The researchers tested their idea on two farms: a peach orchard in New Jersey known to harbor the stinkbugs and a mixed-produce farm in New Hampshire just outside the invaders’ recognized range. At each location the scientists sampled two liters of the farmers’ rinse water. They also set black light and pheromone-baited traps to physically capture the bugs.

As expected, the team detected brown marmorated stinkbug DNA in all water samples from the New Jersey orchard. Curiously, they also found the pest’s genetic material in rinse water from the New Hampshire farm on all eight days they sampled there. On the final day of testing a tiny immature stinkbug wandered into the pheromone trap, visually confirming the group’s positive DNA identification. “That was a really nice result,” Fonseca says. “It was like, ‘Okay, we’re not imagining this.’ They are here.”

Fonseca says she always expected her team’s environmental DNA approach to succeed. Still, she was surprised by how sensitive the tests were to apparently small numbers of stinkbugs on the New Hampshire farm. She and her colleagues claim in the study their new method could “revolutionize agricultural pest surveillance.”

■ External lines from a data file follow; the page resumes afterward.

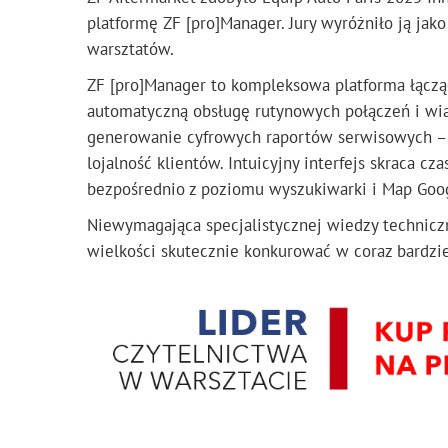
platformę ZF [pro]Manager. Jury wyróżniło ją jak
warsztatów.
ZF [pro]Manager to kompleksowa platforma łączą
automatyczną obsługę rutynowych połączeń i wia
generowanie cyfrowych raportów serwisowych – 
lojalność klientów. Intuicyjny interfejs skraca c
bezpośrednio z poziomu wyszukiwarki i Map Goo
Niewymagająca specjalistycznej wiedzy technicz
wielkości skutecznie konkurować w coraz bardzi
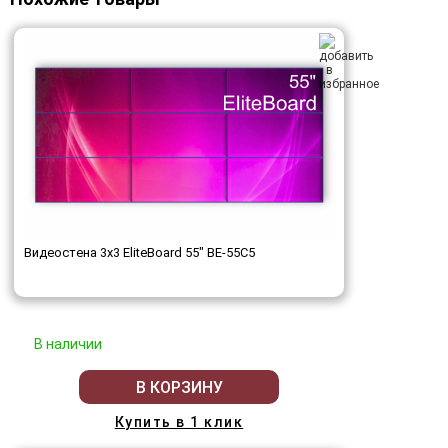
Видеостена 3x3 EliteBoard 55" BE-55C5
В наличии
В КОРЗИНУ
Купить в 1 клик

Other experts are less sanguine about the promise of environmental DNA for quelling the stinkbug plague. Thomas Kuhar, a professor of entomology at Virginia Polytechnic Institute who was not involved in the study, says environmental DNA represents a creative approach to insect surveillance. But, he says, “I don’t know if that’s going to change the face of how we deal with this [pest].” Traditional detection techniques are cheaper and better at estimating pest abundance, instead of just presence or absence, according to Kuhar. He notes environmental DNA could be useful in regions like New Zealand that do not currently harbor brown marmorated stinkbugs but are at risk of invasion. Despite the environmental approach’s limitations, some farmers welcome it.

This advance in early detection of pests is “huge” for producers, says John Maccherone, a fourth-generation peach and plum grower who runs Circle M farms in New Jersey. He believes this technology could lend farmers the upper hand in a long-standing battle. “Even though we’re in an old industry, and some of the stuff has been done the same for thousands of years,” he says, “there’s always an invasive pest knocking on our door.”

Fonseca is already working on environmental DNA techniques to detect other invasive insects, including the emerald ash borer and the spotted lantern fly. She believes this method could even help prevent the accidental introduction of new exotic species, which often arrive as stowaways in cargo shipments. Fonseca plans to partner with the U.S. Department of Agriculture to “vacuum” incoming cargo ships to detect potential fugitive pests. “We’re having a tremendous number of introductions of new species,” she notes. “We should try and prevent them from occurring completely.”